Если исключительность не есть свойство русского человека вообще, то еще более не есть она и не может быть принадлежностью людей, рожденных в высшем слое общества, Они еще менее могут подчинить себя правилу разделения работ, последней и искусственной силе ослабевающего общества. Для них еще более все дороги открыты, и с каждой дороги приносится на них зазывный голос, полный прелести и искушения. Разумеется, встретятся и у нас исключения из общего правила, встретятся люди, которые явили в себе отдельные, цельные личности, образовали собою, так сказать, школу на поприще военном или литературном, но эти исключения весьма редки. Например, Суворов есть лицо типическое в своем роде. Но между частными людьми много ли у нас этих лиц?
Все пред этим сказанное может привести нас к общему и высшему заключению. Смирение есть, бесспорно, одно из отличительных свойств русского характера. Нет сомнений, что оно имеет начало свое в глубоком христианском чувстве и в предании евангельском, еще свежо и животворно сохранившемся в русском народе. В народных бедствиях и в народных торжествах мы переносим первые с мужественною покорностью к промыслу божию, а вторые приемлем с благоговением и признательностью. На бедствия смотрим как на спасительные наказания, на успехи и неудачи — как на действие высшей благодати. Ни в том, ни в другом отношении нет места ни ропоту, ни ожесточению, ни упоенью самодовольной личной гордости.

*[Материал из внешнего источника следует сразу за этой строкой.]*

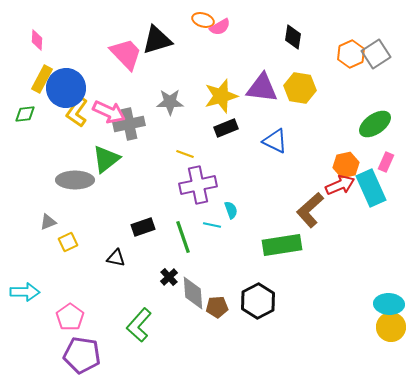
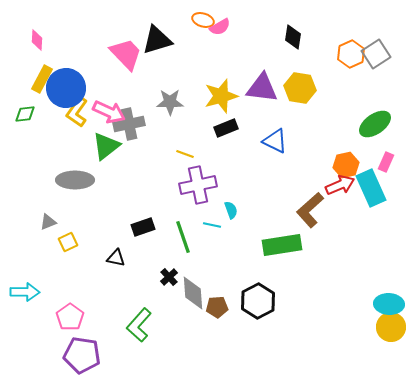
green triangle at (106, 159): moved 13 px up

Все, и скорбь, и радость, сливается в нас в одно высшее понятие, приносится нами к подножию единого алтаря. В счастии не сотворяем мы себе кумиров и не приписываем человеческой силе, человеческой мудрости то, что принадлежит иной силе и мудрости иной.

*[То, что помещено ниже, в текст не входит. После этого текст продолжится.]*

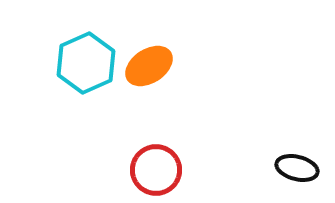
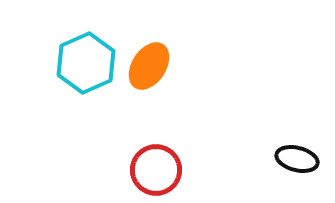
orange ellipse: rotated 24 degrees counterclockwise
black ellipse: moved 9 px up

Когда Александр I после счастливого окончания Отечественной войны сказал: ‘Не нам, не нам, а имени твоему’, он верно выразил и душевное чувство своего народа, и великую истину, заключающуюся в истории его. Тут нет отреченья от самобытности своей, от подвигов личной воли, но есть отречение от мнимой силы, которую человек приписывает себе исключительно, когда признает над собою и над делами мира единое владычество разума и воли своей. Перед глазами нашими совершаются гибельные злоупотребления этого окумиротворения личности. Никто не станет оспаривать того, что во Франции нет недостатка в резко означенных и знаменитых личностях. Но содействуют ли они согласию и мирному охранению и укреплению целого? Напротив. Там целое приносится в жертву тирании и междоусобию личностей. Возьмем в пример Ламартина7. Он сделался сперва известным нам поэтом несколькими плавными и звучными стихами. От поэта перешел он к политике, оратор, несколькими речами своими, имевшим и грохотный отголосок в политических страстях народа, вдруг в одно утро владычным голосом личности своей разорвал он все связи, скреплявшие Францию с ее прошедшим, и ринул ее на неизвестную стезю новых испытаний и бедствий. Великое торжество для личного самолюбия! История не может отказать ему в месте, которое он взял приступом, историею завладел он насильственною рукою. Ни поэзия, ни гражданская деятельность Нелединского не займут подобного места. Личность его мало выдалась вперед. Но в свое время, но в свою меру она содействовала общей пользе. Он не потерян для России. История не отделит образа его и не поставит на особом подножии, но изыскательное чувство внимания и благодарности отыщет и заметит след его, хотя и не глубоко в почву врезанный, знакомясь с эпохою нашею, которая одним краем захватывает царствование Екатерины Великой, а другим замыкает царствование Александра Благословенного.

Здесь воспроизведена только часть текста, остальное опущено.